The greater part of the Schloss now existing is the work of Meister Wenzel of Klosterneuburg, begun in 1350, but the date of the keep and of the foundations generally are much earlier, and the prisons and clock tower are Romanesque. Majestic, magnificent, and sombre, though not gloomy, by reason of its rude decoration and the brilliant colours of its variegated roofs, it is scarcely changed since its lords dwelt there in the fourteenth century, when their great banner, black vultures on a ground of gold and red, floated then high up amongst the clouds, even as it now shakes its heavy folds out on the strong wind that blew so keenly from the Prussian and the Polish plains due north.
It is a fortress that has wedded a palace; it is majestic, powerful, imposing, splendid, like the great race, of which it so long has been the stronghold and the birthplace. But it is as lonely in the quiet heart of the everlasting hills as any falcon's or heron's nest hung in the oak branches.
And this loneliness seemed its sweetest charm in the eyes of its châtelaine and mistress, the Countess Wanda von Szalras, as she leaned one evening over the balustrade of her terrace, watching for the after-glow to warm the snows of the Glöckner. She held in her hand an open letter from her Kaiserin, and the letter in its conclusion said: 'You have sorrowed and tarried in seclusion long enough—too long; longer than he would have wished you to do.
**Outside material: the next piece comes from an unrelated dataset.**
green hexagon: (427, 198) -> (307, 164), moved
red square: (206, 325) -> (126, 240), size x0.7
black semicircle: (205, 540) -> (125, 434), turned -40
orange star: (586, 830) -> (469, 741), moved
Come back to us and to the world.'
And Wanda von Szalras thought to herself: 'What can the world give me? What I love is Hohenszalras on earth, and Bela in heaven.'
What could the world give her indeed? The world cannot give back the dead. She wanted nothing of the world. She was rich in all that it can ever give.
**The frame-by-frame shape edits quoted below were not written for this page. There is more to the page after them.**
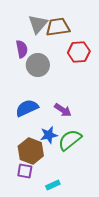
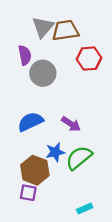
cyan rectangle: (53, 185) -> (85, 209), moved

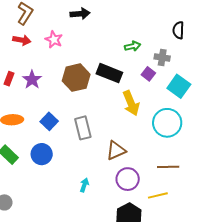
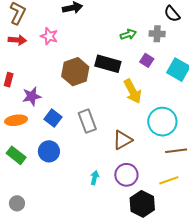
black semicircle: (178, 30) -> (172, 14), turned -36
gray cross: (162, 57) -> (157, 34), moved
purple star: (32, 80) -> (32, 96), moved, turned 30
cyan circle: (167, 123) -> (162, 122), moved
purple circle: (128, 179) -> (126, 175), moved

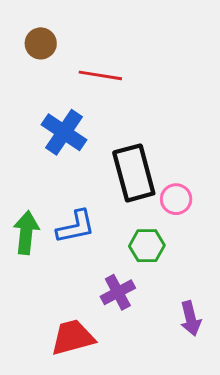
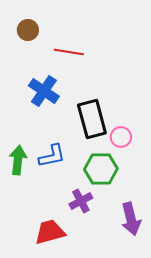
green hexagon: (147, 246) -> (101, 169), size x1.4
purple arrow: (191, 318) -> (131, 219), size x1.4

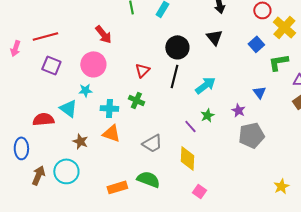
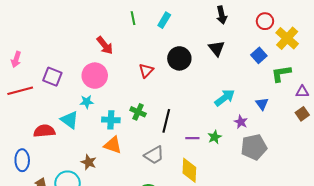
red line: (45, 36) -> (20, 91), moved
red triangle: (142, 70) -> (146, 71), moved
black line: (174, 76) -> (166, 121), moved
cyan arrow: (205, 85) -> (225, 98), moved
green star: (207, 115) -> (215, 137), moved
purple line: (190, 126) -> (192, 138), turned -48
brown star: (80, 141) -> (89, 162), moved

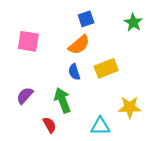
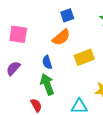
blue semicircle: (74, 72) -> (47, 62), moved
purple semicircle: (25, 96) -> (13, 68), moved

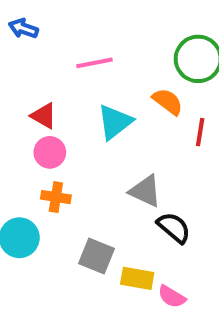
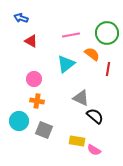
pink line: (95, 63) -> (71, 35), moved
red triangle: (44, 116) -> (31, 41), moved
gray square: (97, 256) -> (44, 130), moved

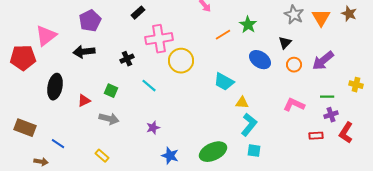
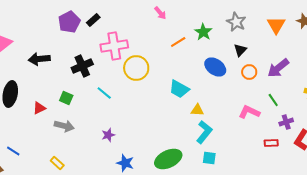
gray star: (294, 15) -> (236, 22), moved
purple pentagon: (90, 21) -> (69, 22), moved
black cross: (127, 59) -> (82, 66), size x1.5
green line: (327, 97) -> (273, 100), moved, turned 56

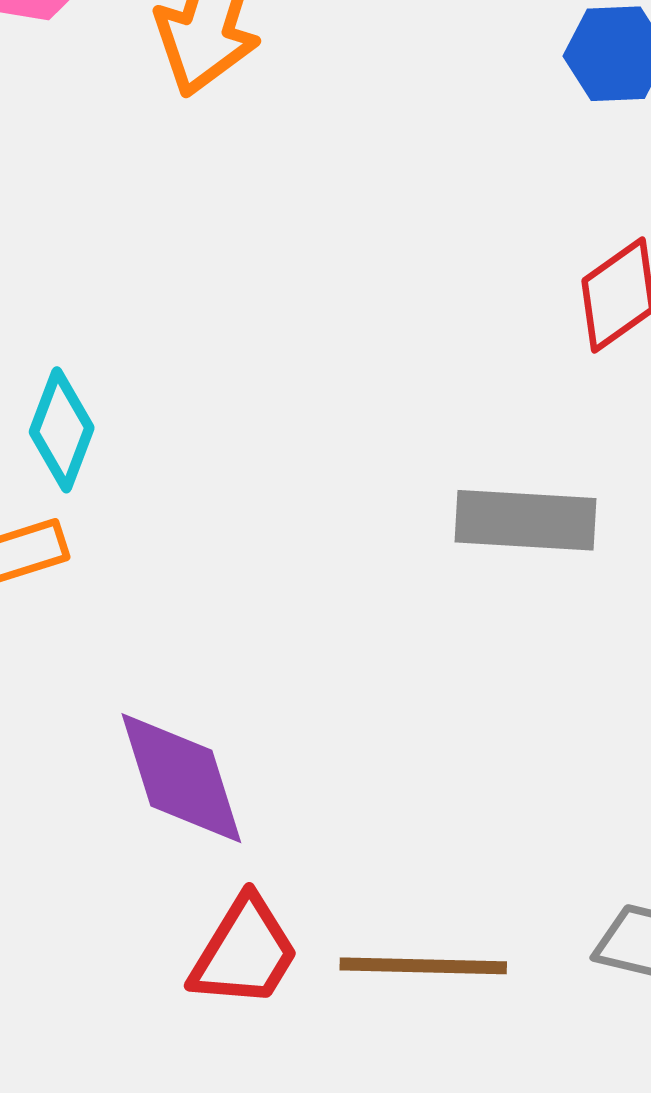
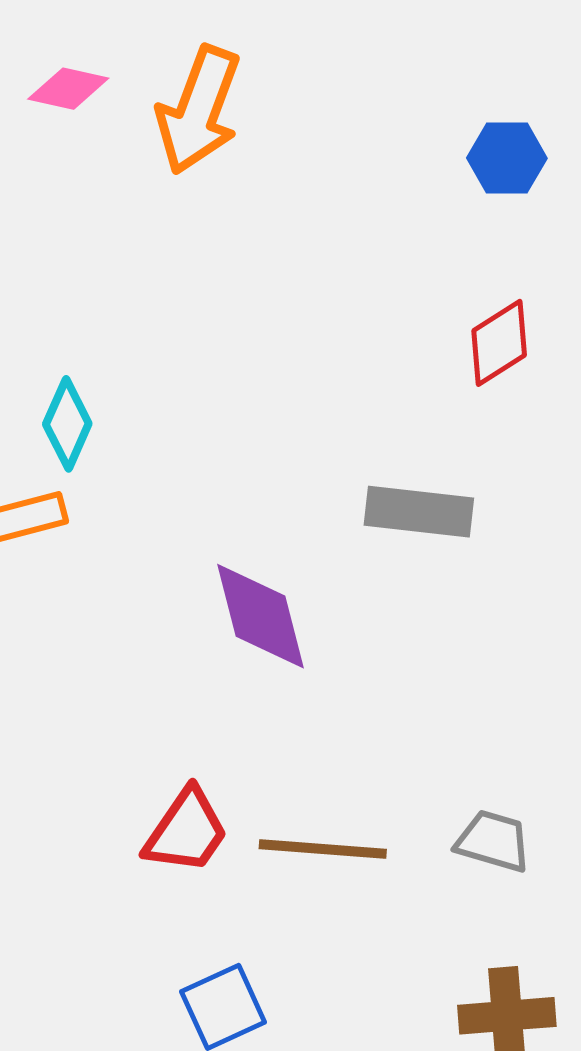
purple diamond: (181, 778) -> (260, 616), moved

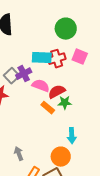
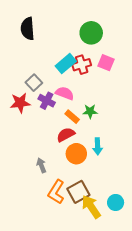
cyan rectangle: (42, 58) -> (66, 64), turned -42
purple cross: (24, 74) -> (47, 101), moved, turned -35
red semicircle: (57, 92) -> (66, 135), moved
orange circle: (61, 157) -> (76, 154), moved

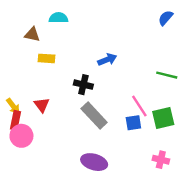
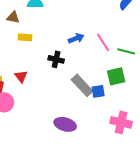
pink line: (139, 106) -> (103, 42), moved
gray rectangle: (94, 116) -> (82, 85), moved
green square: (163, 118) -> (116, 76), moved
pink cross: (161, 160) -> (121, 122), size x1.5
In the time of Ferdinand the Second those who were then Counts of Szalras had stitched the cloth cross on their sleeves and gone with the Emperor to the Third Crusade. In gratitude for their escape, father and son, from the perils of Palestine and the dangers of the high seas and of the treacherous Danube water, from Moslem steel, and fever of Jaffa, and chains of swarming Barbary corsairs, they, returning at last in safety to their eyrie above the Szalrassee, had raised a chapel on the island in the lake, and made it dedicate to the Holy Cross, a Szalras of the following generation, belonging to the Dominican community, and being a man of such saintly fervour and purity that he was canonised by Innocent, had dwelt on the Holy Isle, and given to it the benediction and the tradition of his sanctity and good works. As centuries went on the holy fame of the shrine where the Crusader had placed a branch from a thorn-tree of Nazareth grew, and gained in legend and in miracle, and became as adored an object, of pilgrimage as the Holy Phial of Heiligenblut. All the Hohe Tauern, and throngs even from Karinthia on the one side and Tirol on the other, came thither on the day of Ascension.
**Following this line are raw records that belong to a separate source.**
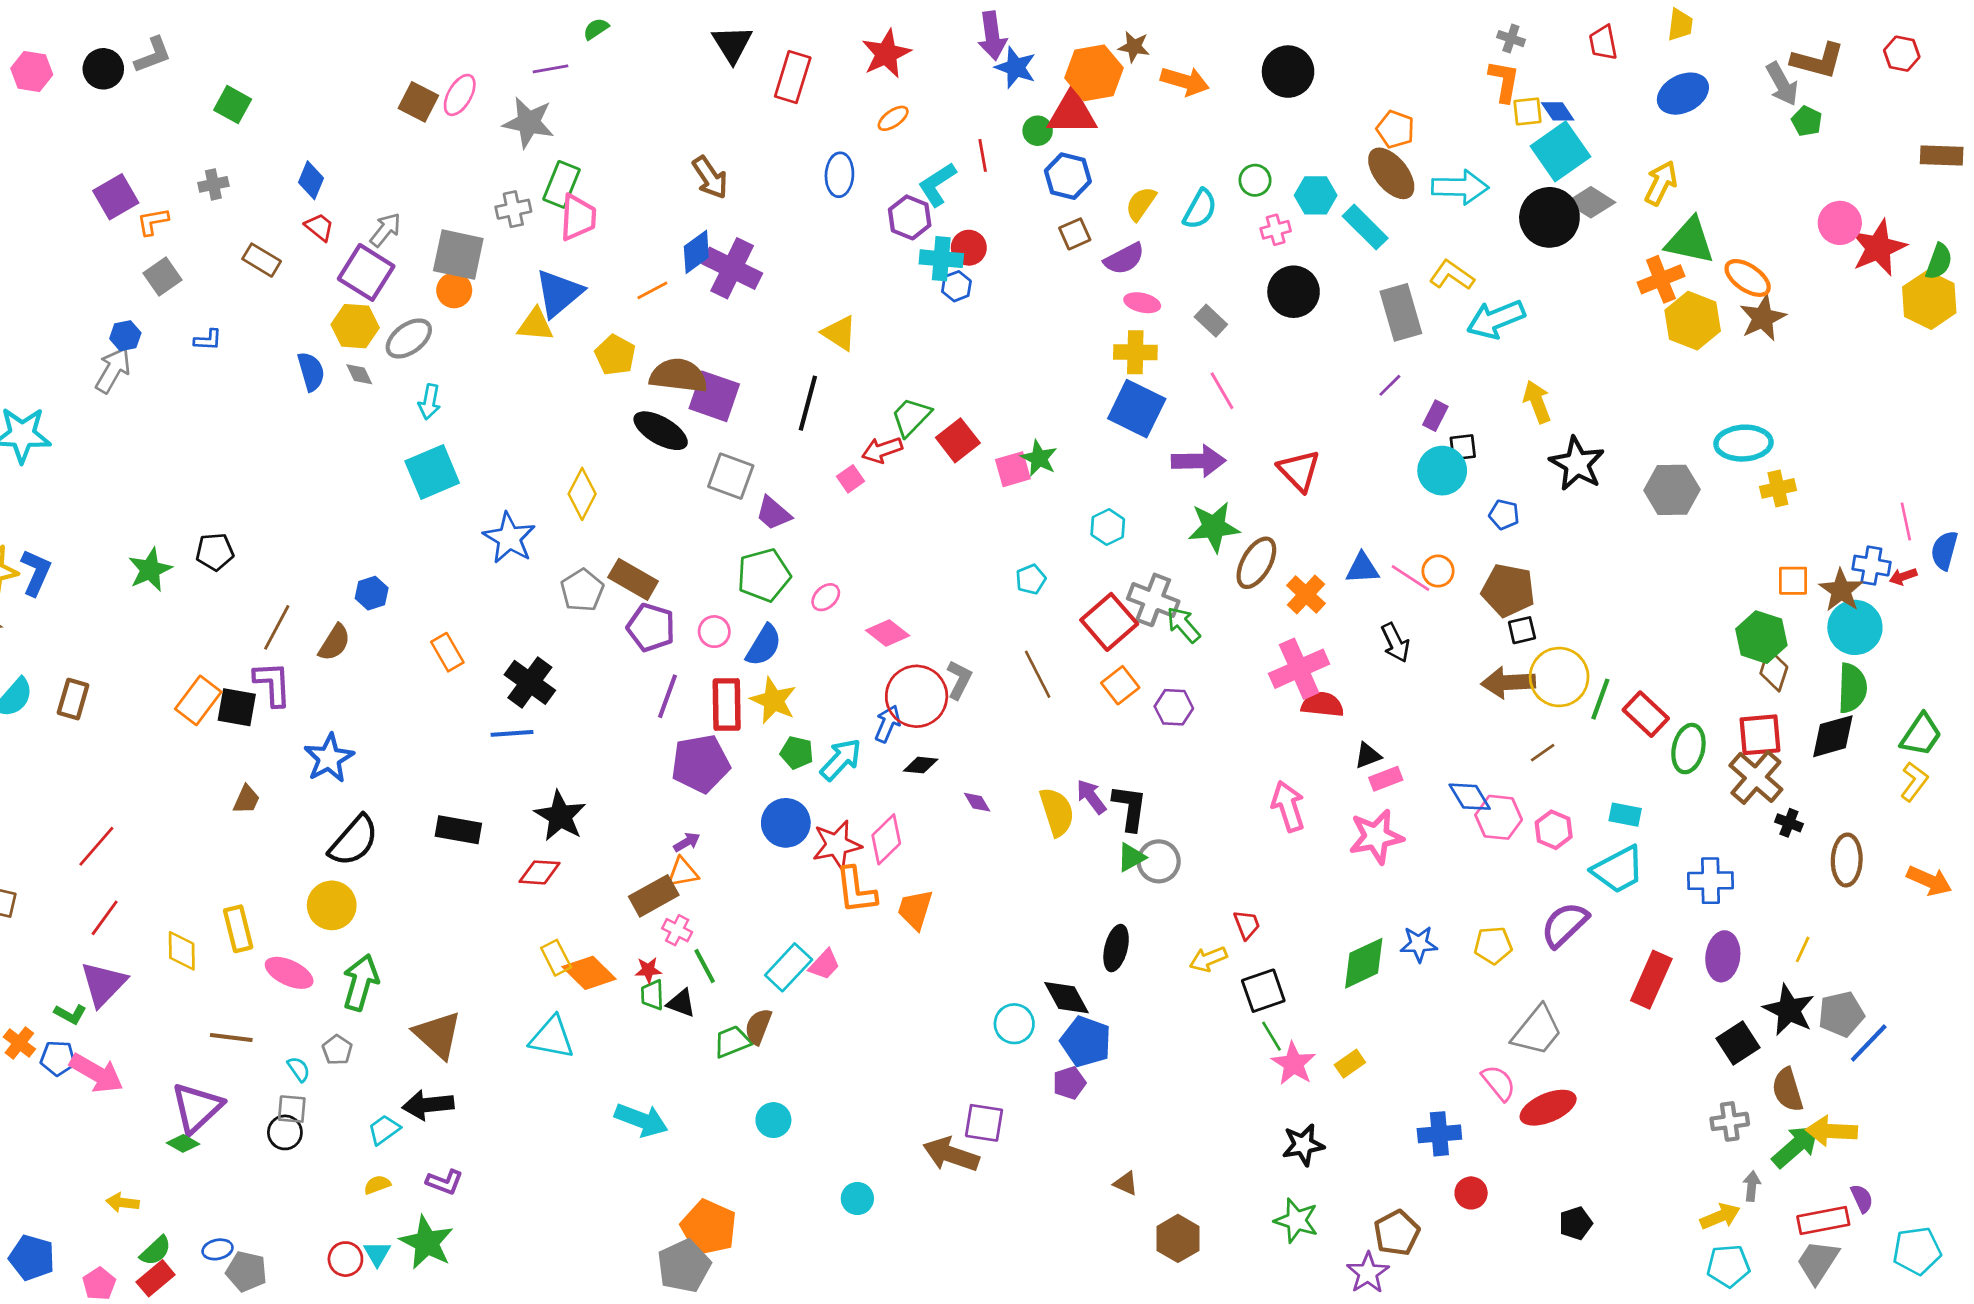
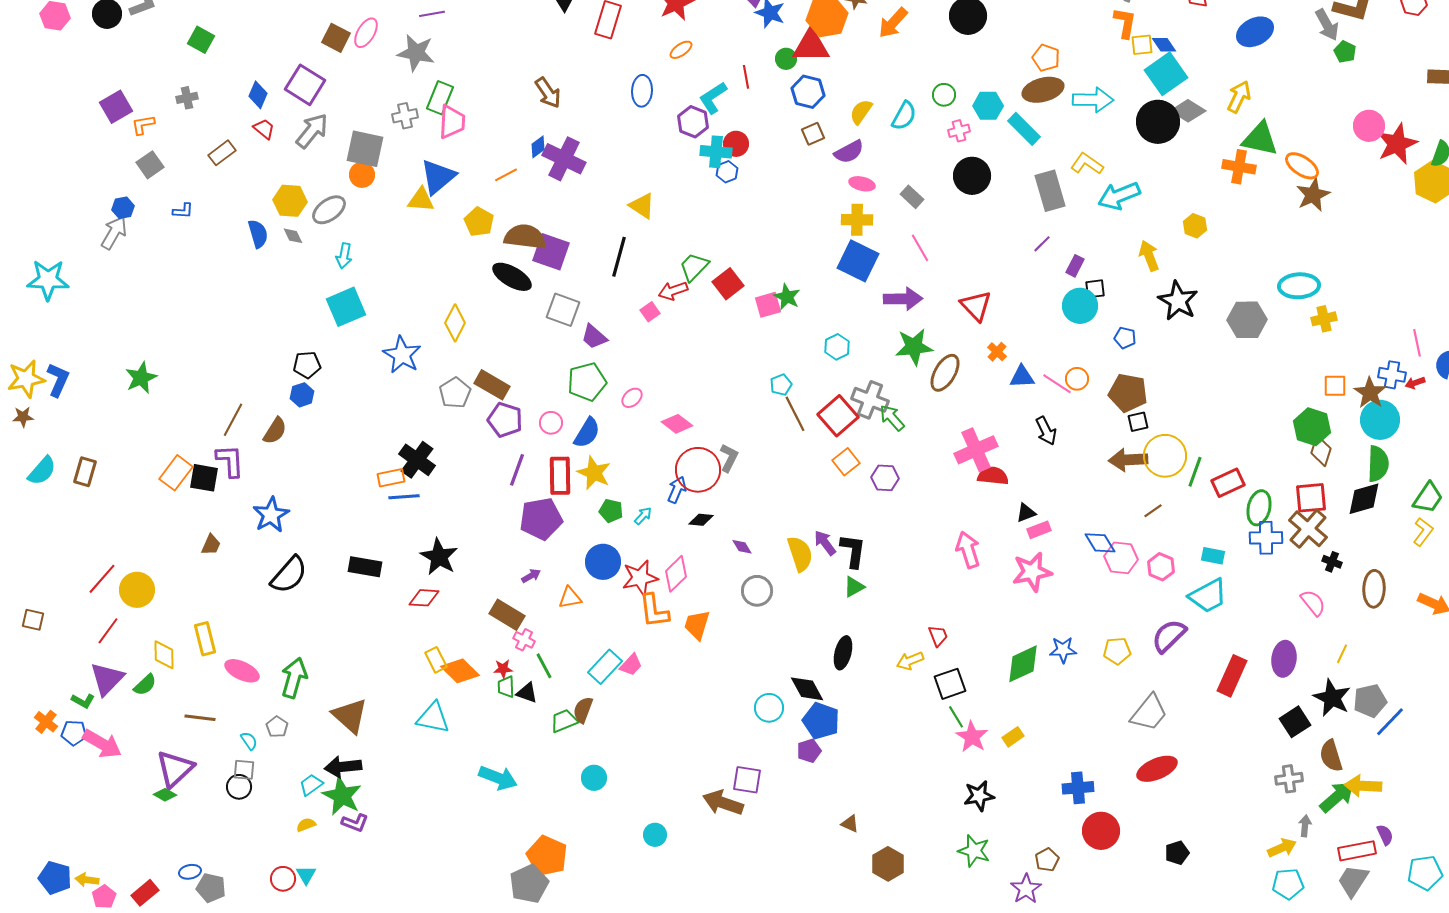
orange arrow: (1185, 81) -> (893, 23), turned 116
brown ellipse: (1391, 173) -> (1043, 90), turned -66
gray arrow: (385, 230) -> (312, 131), size x1.4
blue diamond: (696, 252) -> (538, 147), size x0.7
brown rectangle: (262, 260) -> (222, 153), turned -68
purple square: (366, 272) -> (305, 85), moved
orange cross: (1661, 279) -> (1239, 167), turned 32
yellow hexagon: (1693, 321) -> (1195, 226), moved, size x0.6
black pentagon: (215, 552) -> (307, 365), moved
orange cross: (1306, 594) -> (997, 352), moved, size x0.7
orange rectangle: (447, 652) -> (391, 478), moved, turned -72
brown line: (1038, 674) -> (795, 414), moved
red rectangle: (1646, 714) -> (1228, 483), turned -68
cyan arrow: (841, 760) -> (643, 516), size x0.6
gray circle: (1159, 861) -> (757, 591), moved
orange triangle: (683, 872) -> (570, 598), moved
blue cross: (1710, 881) -> (1266, 538), moved
brown rectangle: (654, 896) -> (507, 615), turned 60
yellow circle: (332, 905) -> (137, 590), moved
pink semicircle: (1499, 1083) -> (1313, 603), moved
red circle: (1471, 1193) -> (1101, 831), size x1.6
yellow arrow: (123, 1203) -> (87, 880), moved
brown pentagon: (1397, 1233) -> (1047, 860), size x0.7
green star: (427, 1243) -> (342, 796), moved
green semicircle: (156, 1251) -> (145, 685), moved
The old faith still lives, very simple, warm, and earnest, in the heart of Austria, and with that day-dawn in midsummer thousands of peasant-folks flock from mountain villages and forest chalets and little remote secluded towns, to speed over the green lake with flaming crucifix and floating banner, and haunted anthem echoed from hill to hill. One of those days of pilgrimage had made her mistress of Hohenszalras.